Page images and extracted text
= = = =

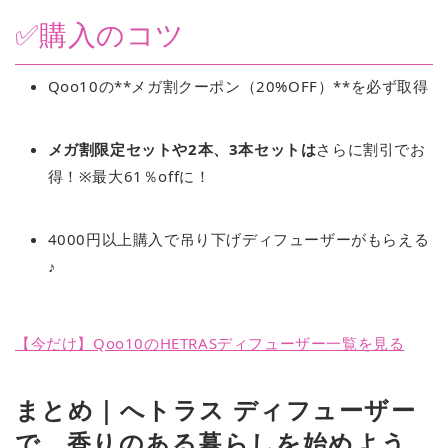
✅購入のコツ
Qoo10の**メガ割クーポン（20%OFF）**を必ず取得
メガ割限定セットや2本、3本セットは
さらに割引でお
得！※最大61％offに！
4000円以上購入で吊り下げディフューザーがもらえる
♪
【今だけ】Qoo10のHETRASディフューザー一覧を見る
まとめ｜へトラス ディフューザー
で、香りのある暮らしを始めよう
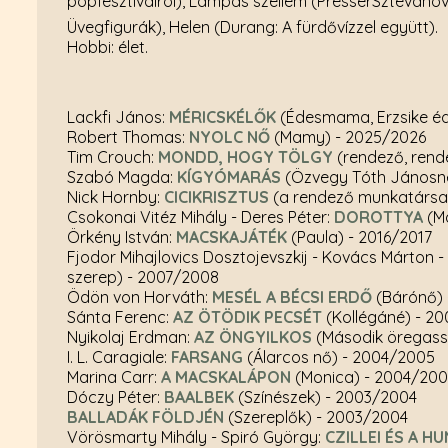
popfesztiválról), Lámpás szellem (PresserSztevanov
Üvegfigurák), Helen (Durang: A fürdővízzel együtt).
Hobbi: élet.
Lackfi János:
MÉRICSKÉLŐK
(Édesmama, Erzsike é
Robert Thomas:
NYOLC NŐ
(Mamy)
- 2025/2026
Tim Crouch:
MONDD, HOGY TÖLGY
(rendező, ren
Szabó Magda:
KÍGYÓMARÁS
(Özvegy Tóth Jánosn
Nick Hornby:
CICIKRISZTUS
(a rendező munkatárs
Csokonai Vitéz Mihály - Deres Péter:
DOROTTYA
(M
Örkény István:
MACSKAJÁTÉK
(Paula)
- 2016/2017
Fjodor Mihajlovics Dosztojevszkij - Kovács Márton 
szerep)
- 2007/2008
Ödön von Horváth:
MESÉL A BÉCSI ERDŐ
(Bárónő)
Sánta Ferenc:
AZ ÖTÖDIK PECSÉT
(Kollégáné)
- 2
Nyikolaj Erdman:
AZ ÖNGYILKOS
(Második öregas
I. L. Caragiale:
FARSANG
(Álarcos nő)
- 2004/2005
Marina Carr:
A MACSKALÁPON
(Monica)
- 2004/20
Dóczy Péter:
BAALBEK
(Színészek)
- 2003/2004
BALLADÁK FÖLDJÉN
(Szereplők)
- 2003/2004
Vörösmarty Mihály - Spiró György:
CZILLEI ÉS A H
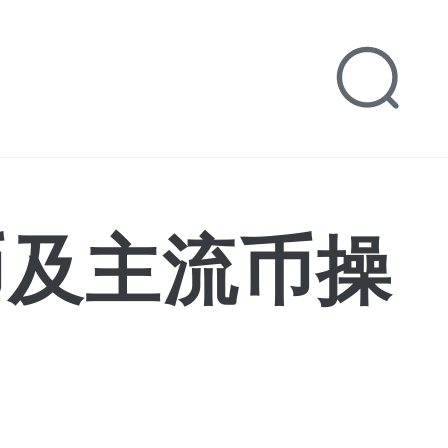
币及主流币操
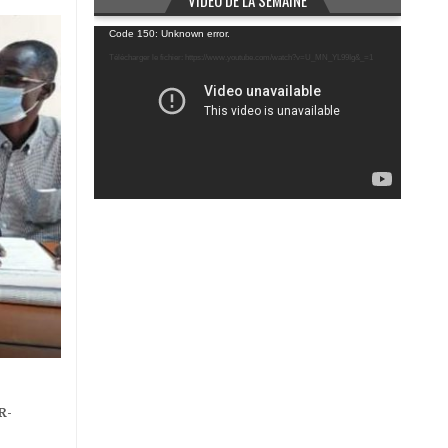
VIDÉO DE LA SEMAINE
Lecteur
Code 150: Unknown error.
vidéo
Télécharger le fichier: https://www.youtube.com/watch?v=U_MN_YL99Ig&_=1
R-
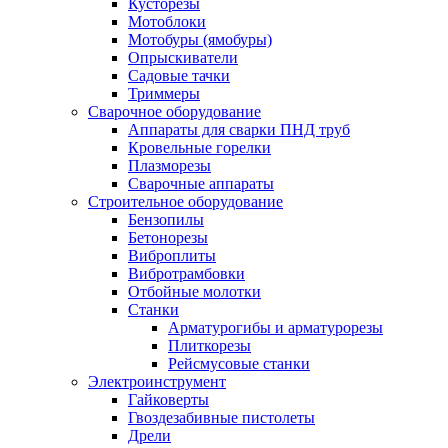
Кусторезы
Мотоблоки
Мотобуры (ямобуры)
Опрыскиватели
Садовые тачки
Триммеры
Сварочное оборудование
Аппараты для сварки ПНД труб
Кровельные горелки
Плазморезы
Сварочные аппараты
Строительное оборудование
Бензопилы
Бетонорезы
Виброплиты
Вибротрамбовки
Отбойные молотки
Станки
Арматурогибы и арматурорезы
Плиткорезы
Рейсмусовые станки
Электроинструмент
Гайковерты
Гвоздезабивные пистолеты
Дрели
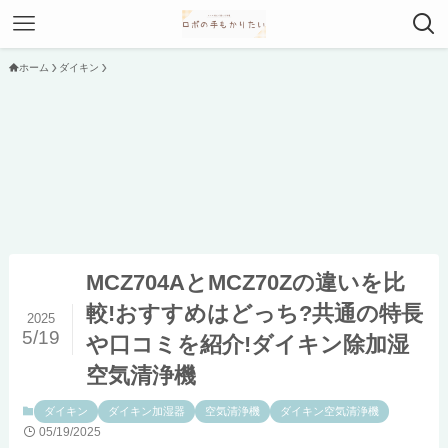
ホーム
ダイキン
MCZ704AとMCZ70Zの違いを比
較!おすすめはどっち?共通の特長
2025
5/19
や口コミを紹介!ダイキン除加湿
空気清浄機
ダイキン
ダイキン加湿器
空気清浄機
ダイキン空気清浄機
05/19/2025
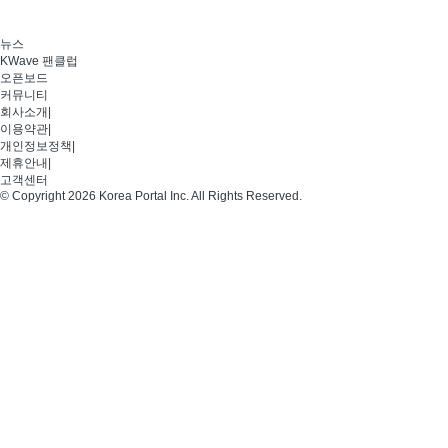
뉴스
KWave 팬클럽
오픈보드
커뮤니티
회사소개
|
이용약관
|
개인정보정책
|
제휴안내
|
고객센터
© Copyright 2026 Korea Portal Inc. All Rights Reserved.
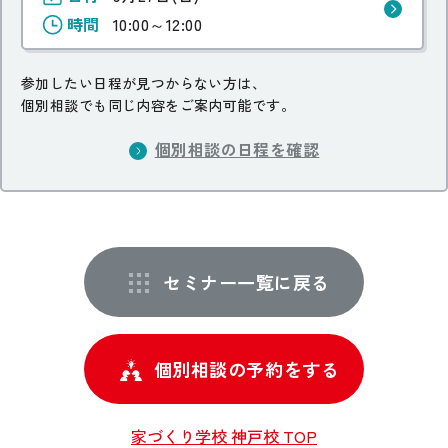
時間
10:00～12:00
参加したい日程が見つからない方は、
個別相談でも同じ内容をご案内可能です。
個別相談の日程を確認
セミナー一覧に戻る
個別相談の予約をする
家づくり学校 神戸校 TOP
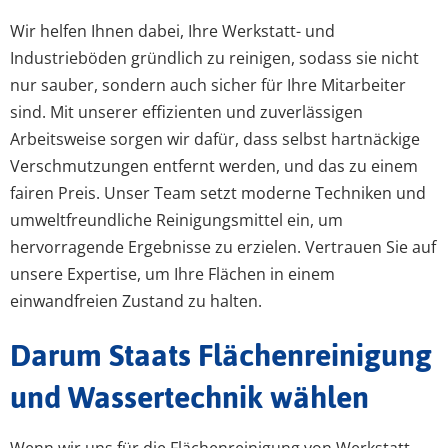
Wir helfen Ihnen dabei, Ihre Werkstatt- und
Industrieböden gründlich zu reinigen, sodass sie nicht
nur sauber, sondern auch sicher für Ihre Mitarbeiter
sind. Mit unserer effizienten und zuverlässigen
Arbeitsweise sorgen wir dafür, dass selbst hartnäckige
Verschmutzungen entfernt werden, und das zu einem
fairen Preis. Unser Team setzt moderne Techniken und
umweltfreundliche Reinigungsmittel ein, um
hervorragende Ergebnisse zu erzielen. Vertrauen Sie auf
unsere Expertise, um Ihre Flächen in einem
einwandfreien Zustand zu halten.
Darum Staats Flächenreinigung
und Wassertechnik wählen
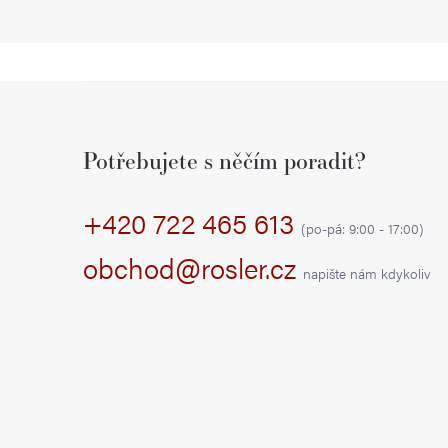
Z
á
Potřebujete s něčím poradit?
p
+420 722 465 613
a
(po-pá: 9:00 - 17:00)
t
obchod@rosler.cz
napište nám kdykoliv
í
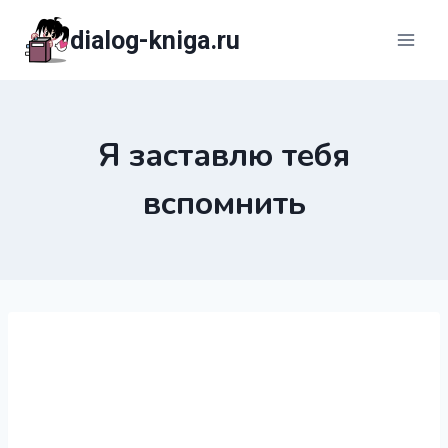
Перейти
dialog-kniga.ru
к
содержимому
Я заставлю тебя
вспомнить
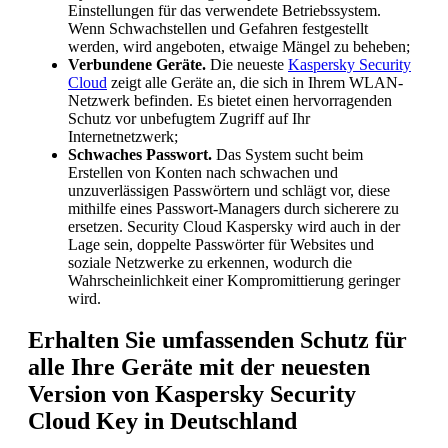
Einstellungen für das verwendete Betriebssystem.
Wenn Schwachstellen und Gefahren festgestellt
werden, wird angeboten, etwaige Mängel zu beheben;
Verbundene Geräte.
Die neueste
Kaspersky Security
Cloud
zeigt alle Geräte an, die sich in Ihrem WLAN-
Netzwerk befinden. Es bietet einen hervorragenden
Schutz vor unbefugtem Zugriff auf Ihr
Internetnetzwerk;
Schwaches Passwort.
Das System sucht beim
Erstellen von Konten nach schwachen und
unzuverlässigen Passwörtern und schlägt vor, diese
mithilfe eines Passwort-Managers durch sicherere zu
ersetzen. Security Cloud Kaspersky wird auch in der
Lage sein, doppelte Passwörter für Websites und
soziale Netzwerke zu erkennen, wodurch die
Wahrscheinlichkeit einer Kompromittierung geringer
wird.
Erhalten Sie umfassenden Schutz für
alle Ihre Geräte mit der neuesten
Version von Kaspersky Security
Cloud Key in Deutschland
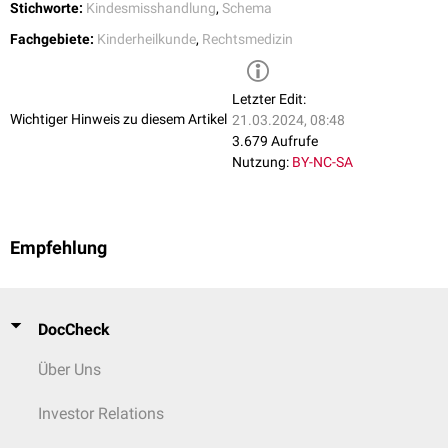
Stichworte:
Kindesmisshandlung
,
Schema
Fachgebiete:
Kinderheilkunde
,
Rechtsmedizin
Letzter Edit:
Wichtiger Hinweis zu diesem Artikel
21.03.2024, 08:48
3.679 Aufrufe
Nutzung:
BY-NC-SA
Empfehlung
DocCheck
Über Uns
Investor Relations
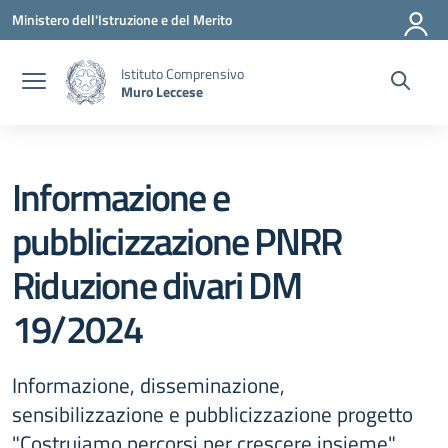
Vai ai contenuti
Vai al menu di navigazione
Vai al footer
Ministero dell'Istruzione e del Merito
Istituto Comprensivo
Muro Leccese
Informazione e
pubblicizzazione PNRR
Riduzione divari DM
19/2024
Informazione, disseminazione,
sensibilizzazione e pubblicizzazione progetto
"Costruiamo percorsi per crescere insieme"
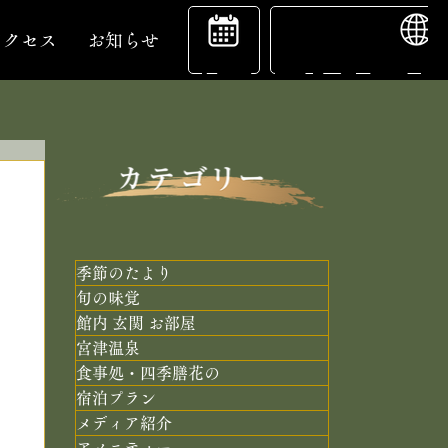
ENGL
宿
アクセス
お知らせ
泊
予
季節のたより
旬の味覚
館内 玄関 お部屋
約
宮津温泉
食事処・四季膳花の
宿泊プラン
メディア紹介
アメニティー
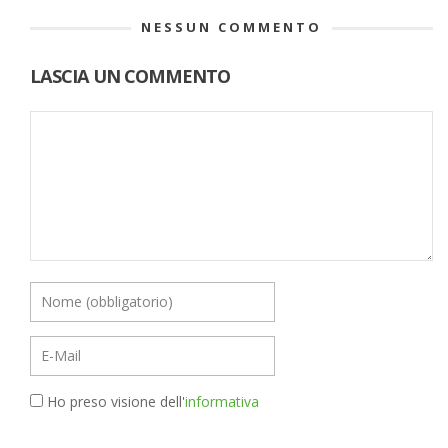
NESSUN COMMENTO
LASCIA UN COMMENTO
Ho preso visione dell'
informativa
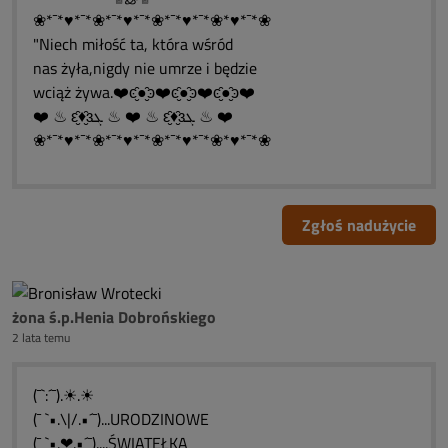
❀*¯*♥*¯*❀*¯*♥*¯*❀*¯*♥*¯*❀*♥*¯*❀
"Niech miłość ta, która wśród
nas żyła,nigdy nie umrze i będzie
wciąż żywa.❤️ͼ̮̑●̮̑ͽ❤️ͼ̮̑●̮̑ͽ❤️ͼ̮̑●̮̑ͽ❤️
❤️ ♨ ԑ̮̑♦̮̑ɜܓ ♨ ❤️ ♨ ԑ̮̑♦̮̑ɜܓ ♨ ❤️
❀*¯*♥*¯*❀*¯*♥*¯*❀*¯*♥*¯*❀*♥*¯*❀
Zgłoś nadużycie
żona ś.p.Henia Dobrońskiego
2 lata temu
(¯`:´¯).☀.☀
(¯ `•.\|/.•´¯)...URODZINOWE
(¯ `•.❤.•´¯)....ŚWIATEŁKA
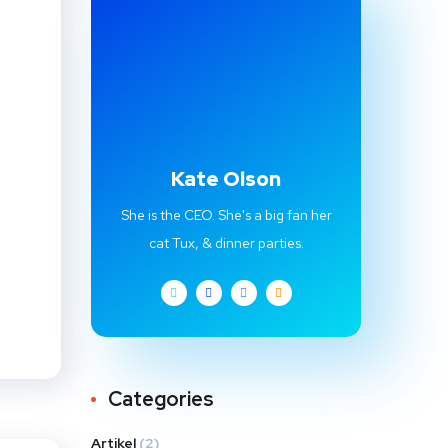
Kate Olson
She is the CEO. She's a big fan her
cat Tux, & dinner parties.
Categories
Artikel
(2)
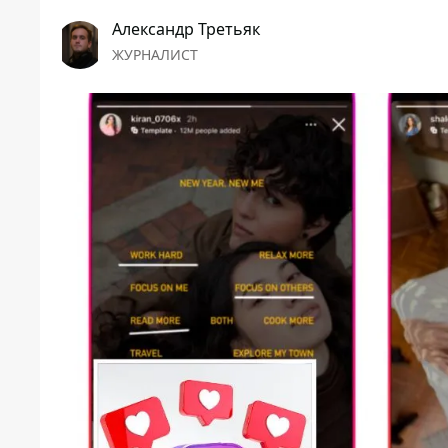
Александр Третьяк
ЖУРНАЛИСТ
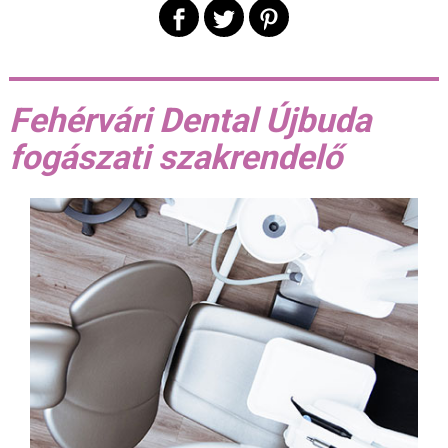
Fehérvári Dental Újbuda
fogászati szakrendelő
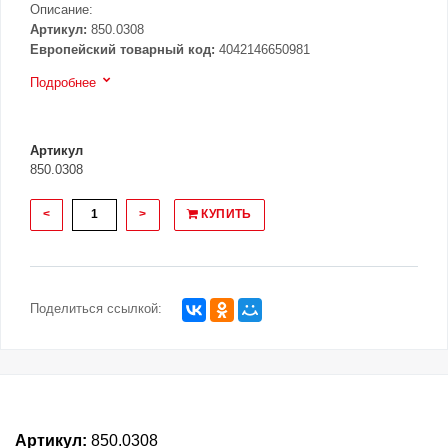
Описание:
Артикул:
850.0308
Европейский товарный код:
4042146650981
Подробнее
Артикул
850.0308
<
>
КУПИТЬ
Поделиться ссылкой:
Артикул:
850.0308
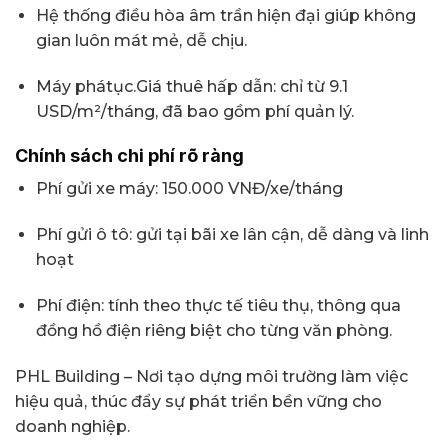
Hệ thống điều hòa âm trần hiện đại giúp không
gian luôn mát mẻ, dễ chịu.
Máy phátục.Giá thuê hấp dẫn: chỉ từ 9.1
USD/m²/tháng, đã bao gồm phí quản lý.
Chính sách chi phí rõ ràng
Phí gửi xe máy: 150.000 VNĐ/xe/tháng
Phí gửi ô tô: gửi tại bãi xe lân cận, dễ dàng và linh
hoạt
Phí điện: tính theo thực tế tiêu thụ, thông qua
đồng hồ điện riêng biệt cho từng văn phòng.
PHL Building – Nơi tạo dựng môi trường làm việc
hiệu quả, thúc đẩy sự phát triển bền vững cho
doanh nghiệp.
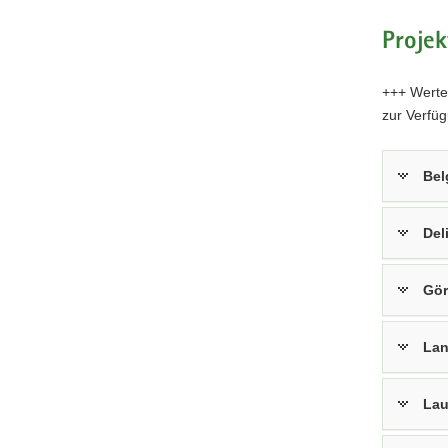
Proje
+++ Werte 
zur Verfüg
Bel
Del
Gör
Lan
Lau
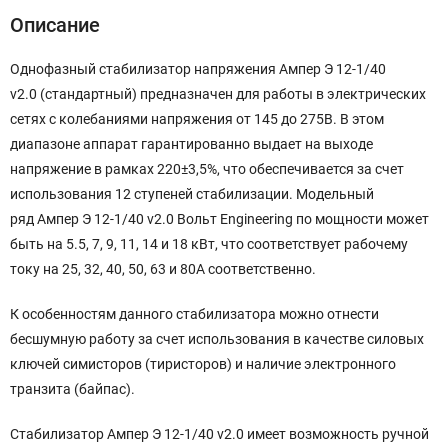
Описание
Однофазный стабилизатор напряжения Ампер Э 12-1/40
v2.0 (стандартный) предназначен для работы в электрических
сетях с колебаниями напряжения от 145 до 275В. В этом
диапазоне аппарат гарантированно выдает на выходе
напряжение в рамках 220±3,5%, что обеспечивается за счет
использования 12 ступеней стабилизации. Модельный
ряд Ампер Э 12-1/40 v2.0 Вольт Engineering по мощности может
быть на 5.5, 7, 9, 11, 14 и 18 кВт, что соответствует рабочему
току на 25, 32, 40, 50, 63 и 80А соответственно.
К особенностям данного стабилизатора можно отнести
бесшумную работу за счет использования в качестве силовых
ключей симисторов (тиристоров) и наличие электронного
транзита (байпас).
Стабилизатор Ампер Э 12-1/40 v2.0 имеет возможность ручной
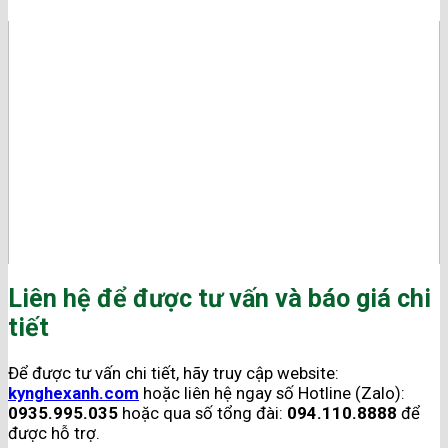
Liên hệ để được tư vấn và báo giá chi
tiết
Để được tư vấn chi tiết, hãy truy cập website:
kynghexanh.com
hoặc liên hệ ngay số Hotline (Zalo):
0935.995.035
hoặc qua số tổng đài:
094.110.8888
để
được hỗ trợ.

= = = =

-- What to do --
Wherever a line of the records above contains the string "einem", copy that line out.

-- The answer --
Verschmutzungen entfernt werden, und das zu einem
unsere Expertise, um Ihre Flächen in einem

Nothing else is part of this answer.